05-25-2012 07:22 PM - edited 05-25-2012 08:03 PM
I got a new system containing two 8 core Xeon E5-2687W workstation chips for a total of 16 cores (32 when counting hyperthreading).
LabVIEW 2011SP1f1 installs fine and opens fine, but as soon as I load anything that uses lvanlys.dll (e.g. AxB.vi from the linear algebra palette), it fails with the following message:
(I include some text here for better forum searching: Invalid access to memory location.)
This is for 32bit LabVIEW. It is even worse with 64bit LabVIEW, where is fails even less gracefully, generating an appcrash instead.
Built applications fail the same way.
After a day of uninstalling, reinstalling, and trying everything imaginable, I found a workaround:
If I limit the number of processors from 32 to 16 in this configuration screen of Windows 7, everything immediately works fine.
It seems that lvanlys.dll in LabVIEW 2011 has an inherent problem with more than 16 processors. I consider this a bug. Hopefully, it is a simple matter of recompiling the dll with better options followed by a new LabVIEW 2011SP1 patch release.
05-25-2012 07:40 PM
As a semi-permanent workaround (for now!), I have disabled hyperthreading in the bios, and everything seems to work fine. LabVIEW only sees 16 processors now:
Here's the result from my CPU info program:
Windows 7 Professional Service Pack 1 (build 7601)
Intel(R) Xeon(R) CPU E5-2687W 0 @ 3.10GHz
Intel64 Family 6 Model 45 Stepping 7
# of logical processors = 16
# of packages = 2
# of cores per package = 8
# of logical processors per core = 1
# of Cache Levels = 3, L1=32768, L2=262144, L3=20971520
Physical Memory: 34335174656 Bytes (31.98GB)
05-28-2012 01:57 AM
Hi Altenbach,
Analysis functions use Intel MKL for better performance. The MKL version in LabVIEW 2011 SP1 has a bug when the number of cores is more than 16.
Please see the following page for more information.
http://software.intel.com/en-us/articles/intel-mkl-may-stall-on-systems-with-more-than-32-cores/
Thanks,
Michael
05-28-2012 06:37 AM
Good point. Since this issue seems to be fixed since more than one year in the intel MKL: Why is it still in the current version of LabVIEW?
05-28-2012 09:44 AM
This is because we are not always using latest MKL in LabVIEW.
We are very caustious about upgrading MKL in LabVIEW. We need to do thorough numerical testing and performance benchmark on various CPU and OS to determine whether or not to upgrade MKL.
07-24-2012 07:20 AM
I have a similar machine and am booting in LabVIEW RT.
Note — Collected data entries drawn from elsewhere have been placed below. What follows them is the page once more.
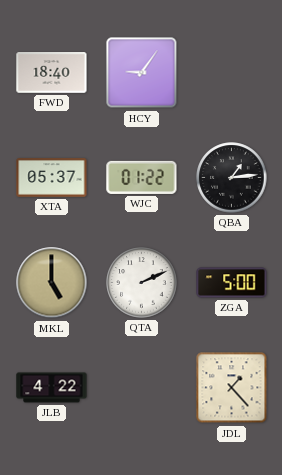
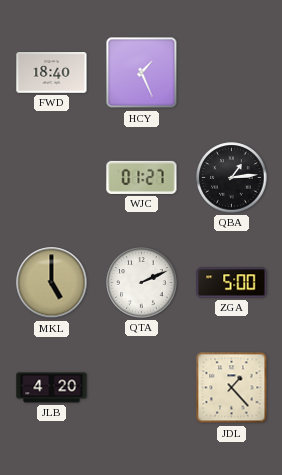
HCY: 9:06 -> 1:26
XTA: 05:37 -> none
WJC: 01:22 -> 01:27
JLB: 4:22 -> 4:20
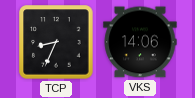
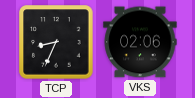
VKS: 14:06 -> 02:06
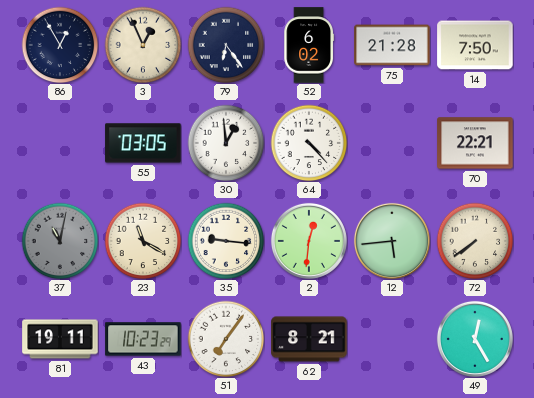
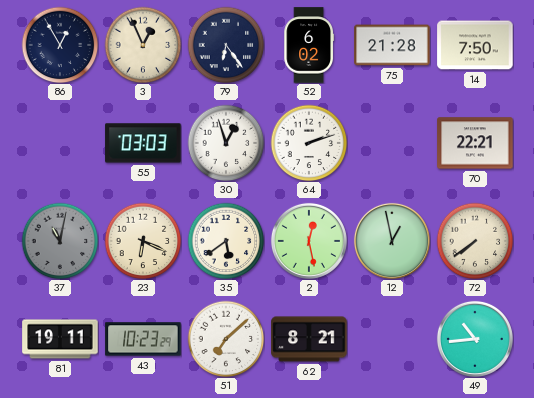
55: 03:05 -> 03:03
30: 12:59 -> 12:57
64: 4:23 -> 2:12
23: 11:20 -> 6:19
35: 9:16 -> 5:39
2: 12:31 -> 12:28
12: 5:44 -> 12:58
51: 7:06 -> 7:08
49: 12:25 -> 10:44
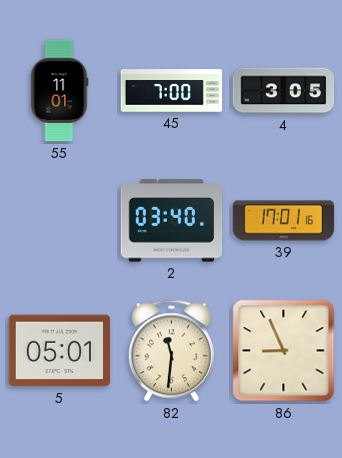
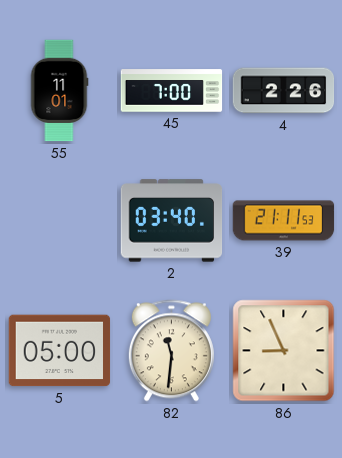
4: 3:05 -> 2:26
39: 17:01 -> 21:11
5: 05:01 -> 05:00
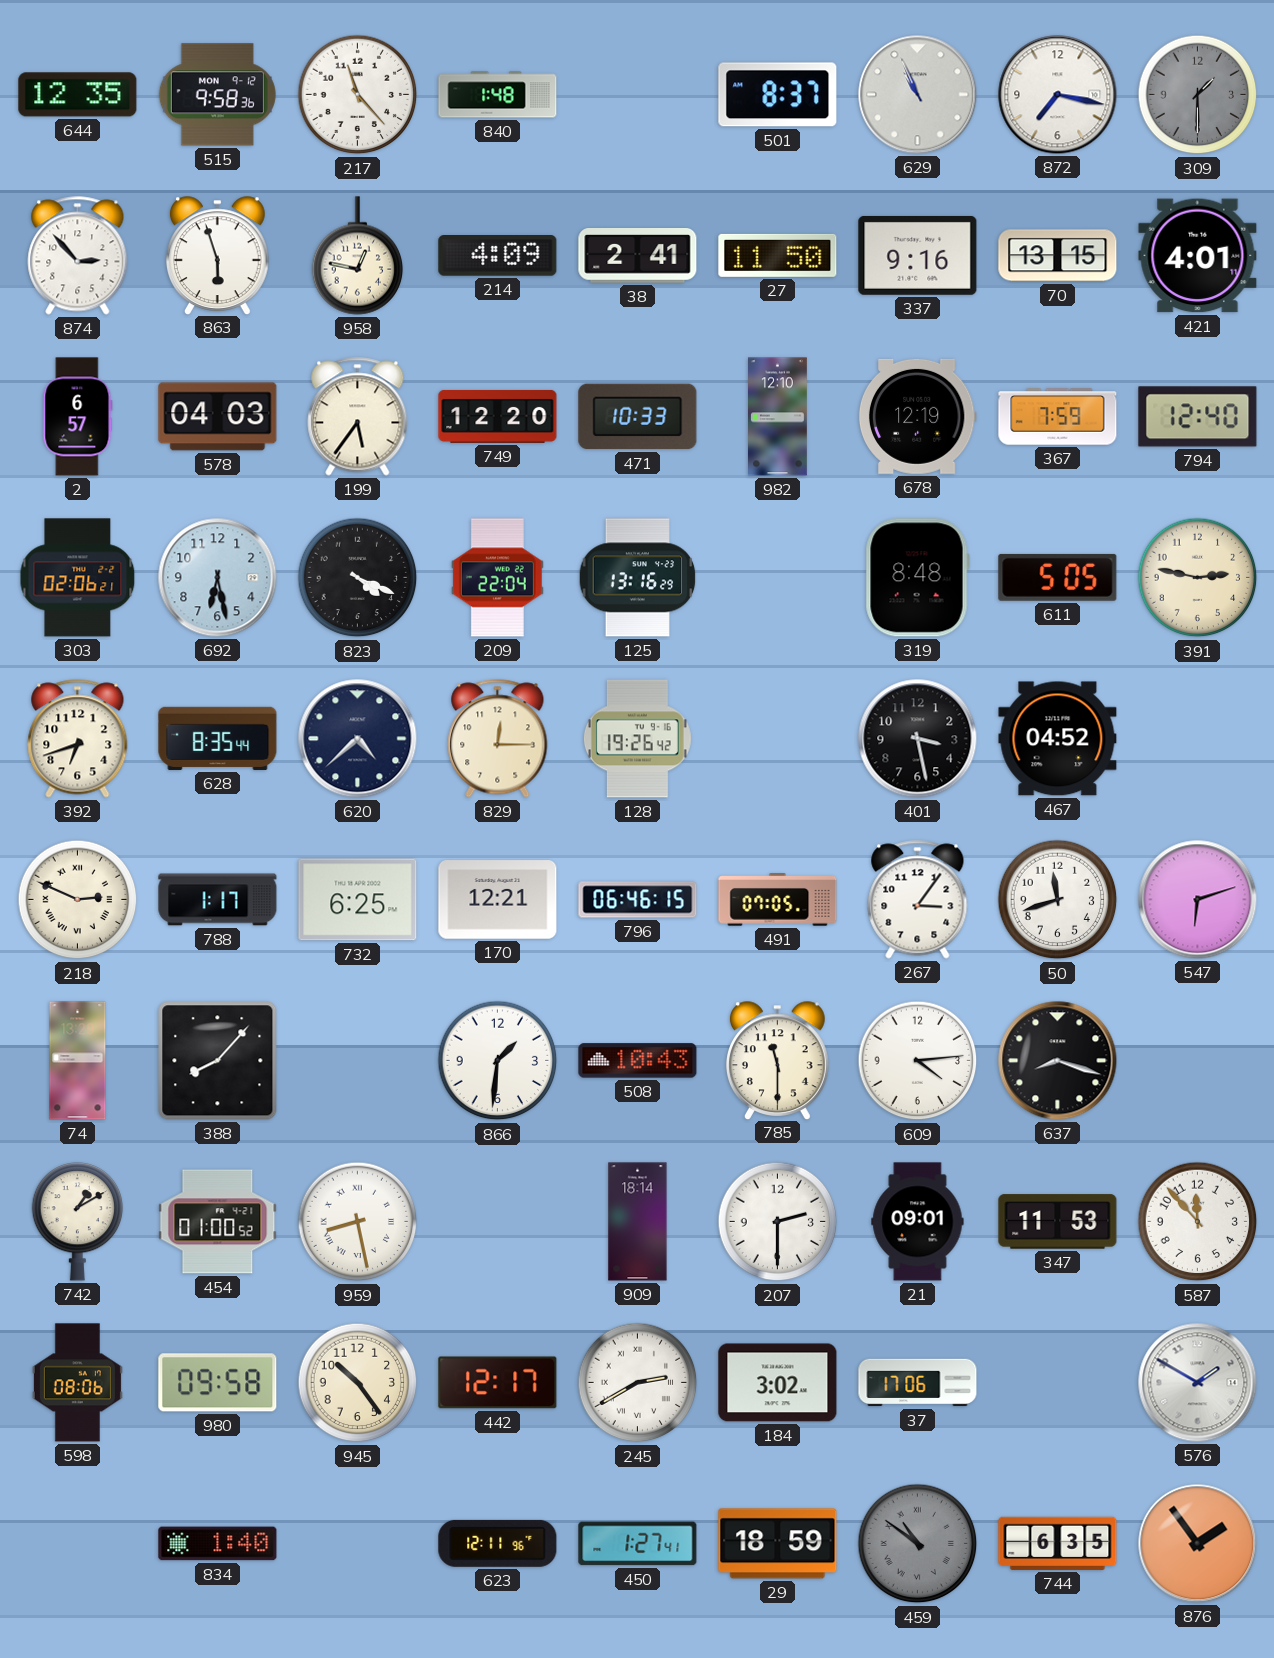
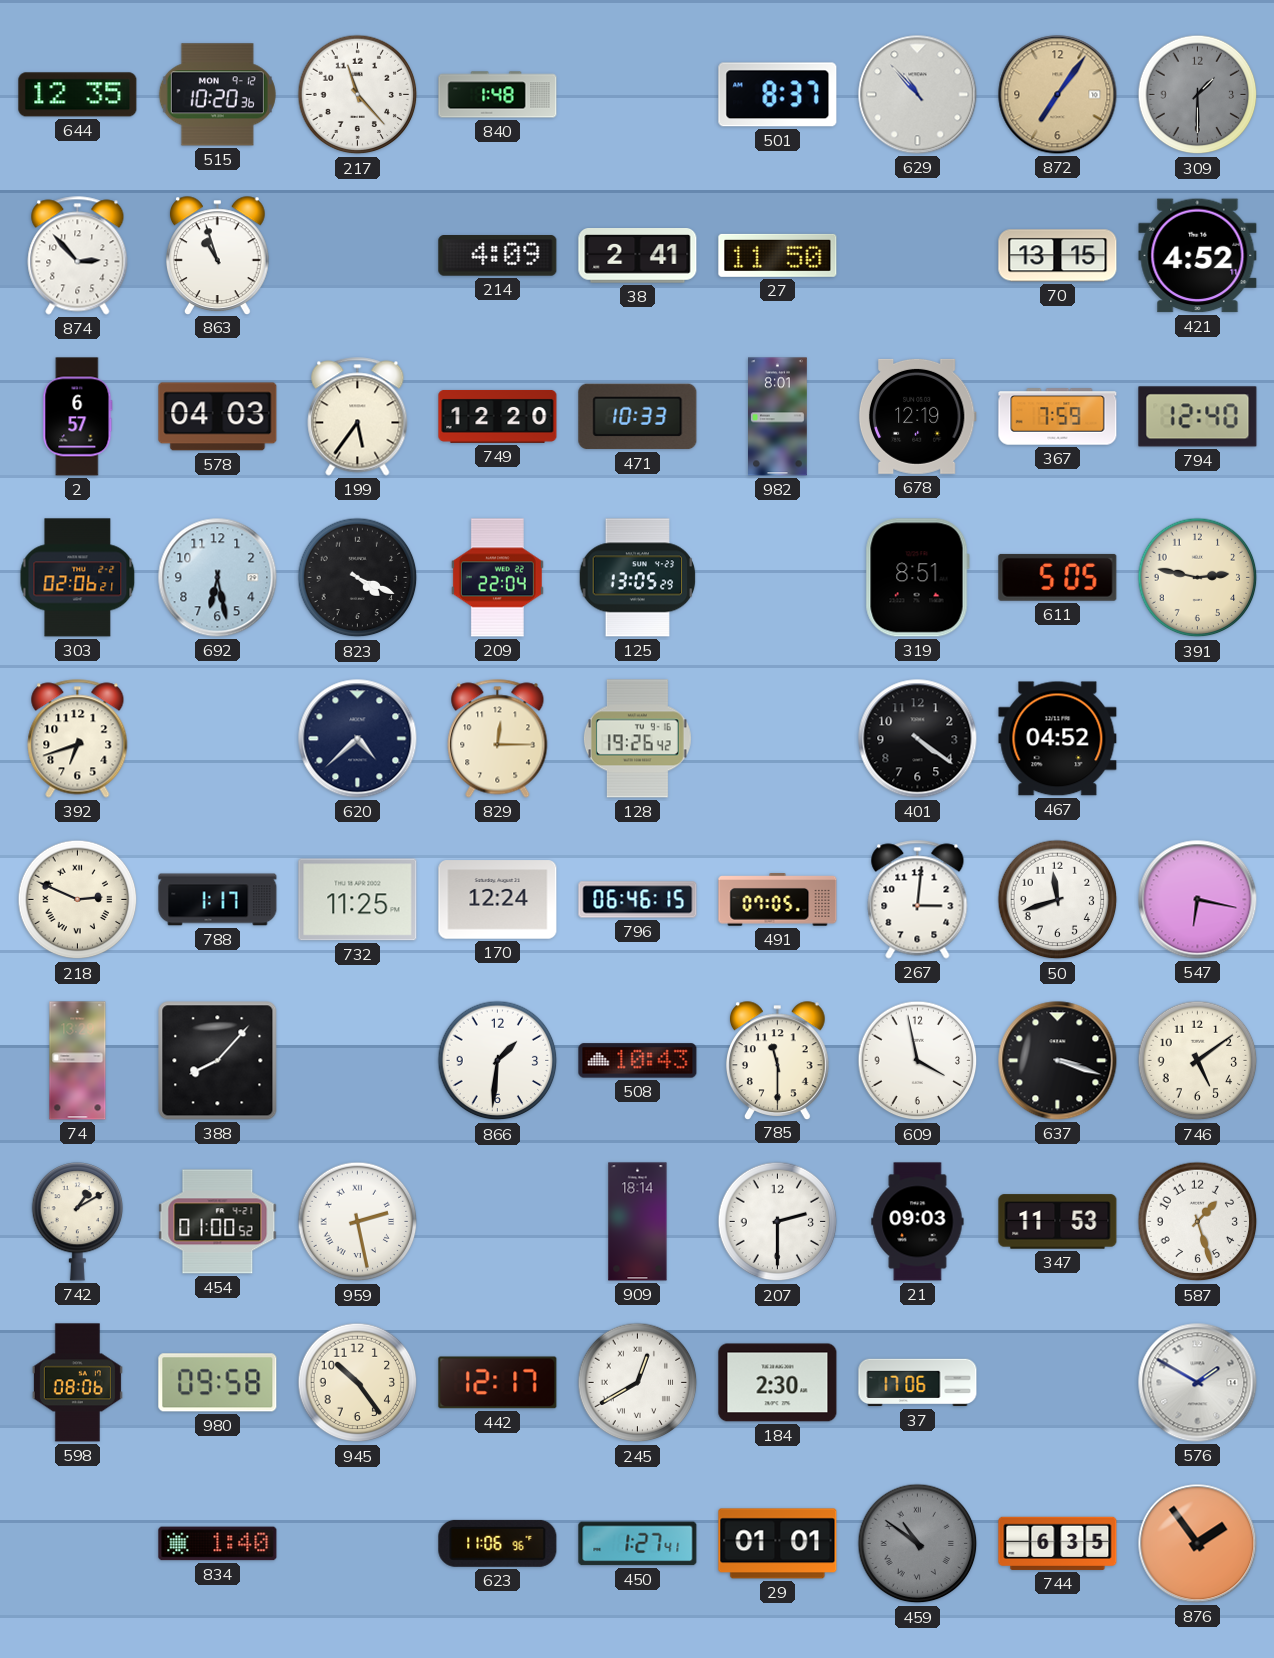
515: 9:58 -> 10:20
629: 10:56 -> 10:53
872: 7:17 -> 7:06
872 dial: white -> champagne
863: 5:57 -> 10:57
958: 12:47 -> none
337: 9:16 -> none
421: 4:01 -> 4:52
982: 12:10 -> 8:01
125: 13:16 -> 13:05
319: 8:48 -> 8:51
628: 8:35 -> none
401: 3:28 -> 4:21
732: 6:25 -> 11:25
170: 12:21 -> 12:24
267: 3:06 -> 3:01
547: 6:12 -> 6:17
609: 4:14 -> 3:58
637: 8:18 -> 3:18
746: none -> 5:09
959: 8:28 -> 2:28
21: 09:01 -> 09:03
587: 11:53 -> 1:27
245: 2:40 -> 12:40
184: 3:02 -> 2:30
623: 12:11 -> 11:06
29: 18:59 -> 01:01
Looking for a way to increase the number of available cores to 16.
16 cores are found but there is a default limit of 8 cores. Where do I change the default limit?
Thanks
07-24-2012 07:22 AM
LabVIEW RT has another limitation regarding CPU cores other than LV for Windows. Please contact your local NI branch for further support.
Norbert
07-24-2012 07:38 AM
They have not replied so far 🙂
06-26-2013 05:25 PM - edited 06-26-2013 05:26 PM
07-01-2013 01:25 PM
@Norbert_B wrote:
LabVIEW RT has another limitation regarding CPU cores other than LV for Windows. Please contact your local NI branch for further support.
That is correct. It has to do with our scheduler on RT, it doesn't always do well when you go above 8 cores. Depending on the CPU architecture we can go up to 16 cores with ease, or the scheduler may crash horrifically at 12 cores. Contacting NI and getting us to help you attempt this feat adds with it the "no lifeguard on duty" and "we're not supporting this, so beware" waivers.